En el Perú (y en otras partes del mundo también) hay, básicamente, dos tipos de brokers. Y antes de meterte de cabeza a firmar con una marca, conviene tener clarísimo a cuál de los dos te estás subiendo, porque el modelo de negocio lo determina absolutamente todo: cómo te tratan, qué te enseñan, y para qué te quieren ahí.
El broker tipo uno vive de las comisiones de las operaciones. Punto. Si tú cierras, él gana. Si no cierras, no gana. Esto suena obvio, pero tiene una consecuencia preciosa: este broker necesita que tú seas bueno. Te invierte tiempo, te capacita en serio, te corrige los errores con paciencia (o sin paciencia, pero te corrige), te empuja a producir. Tiene pocos agentes y cada uno cierra. Es un equipo que perdura, no una multitud. El día que un agente no funciona, lo conversan. El día que un agente brilla, lo cuidan como oro.

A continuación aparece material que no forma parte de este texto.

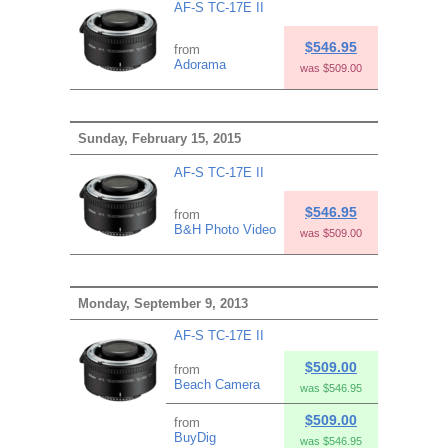
AF-S TC-17E II
$546.95
from
Adorama
was $509.00
Sunday, February 15, 2015
AF-S TC-17E II
$546.95
from
B&H Photo Video
was $509.00
Monday, September 9, 2013
AF-S TC-17E II
$509.00
from
Beach Camera
was $546.95
$509.00
from
BuyDig
was $546.95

El broker tipo dos descubrió algo bastante más cómodo. ¿Para qué pelear por comisiones inciertas, sujetas al mercado, al cliente y a la luna llena, pudiendo cobrar una mensualidad fija a cada agente "por la marca", "por la capacitación", "por el know-how", "por el respaldo institucional"? Brillante, en serio. Su negocio ya no es vender propiedades. Su negocio es vender la fantasía del éxito inmobiliario a peruanos entusiastas que se imaginan firmando contratos millonarios mientras manejan un BMW (incluso algunos hacen buenas simulaciones de "éxito", pero créanme, comen pollo, no faisán). La verdad incómoda es que la rotación es brutal: la mayoría se frustra a los seis meses y se va. Pero da igual, porque hay diez nuevos haciendo cola para entrar al embudo. Algo como los esquema multinivel de cosméticos y productos naturales ¿suena familiar?
Por eso, si te fijas con calma, su marketing no habla de inmuebles ni de colocaciones reales. Habla de "súmate al equipo", "sé tu propio jefe", "te enseñamos a vivir de esto". Es reclutamiento permanente, porque hay que reponer constantemente el balde que gotea por todos lados.
Y ojo, que conste: no es ilegal, no es estafa, no es nada raro. Es un modelo de negocio perfectamente legítimo, y hay gente que efectivamente aprende cosas en el camino. El problema es que muchos corredores que recién empiezan no saben que están eligiendo entre dos cosas radicalmente distintas: una escuela exigente que vive de ti cuando tú produces, o un club de socios que vive de ti aunque no produzcas nunca.
Si estás empezando en este negocio, hazte una sola pregunta antes de comprometerte en algo: ¿esta gente gana plata cuando yo cierro, o gana plata con que yo simplemente siga pagando la mensualidad?
La respuesta honesta te puede ahorrar valioso tiempo y cuotas.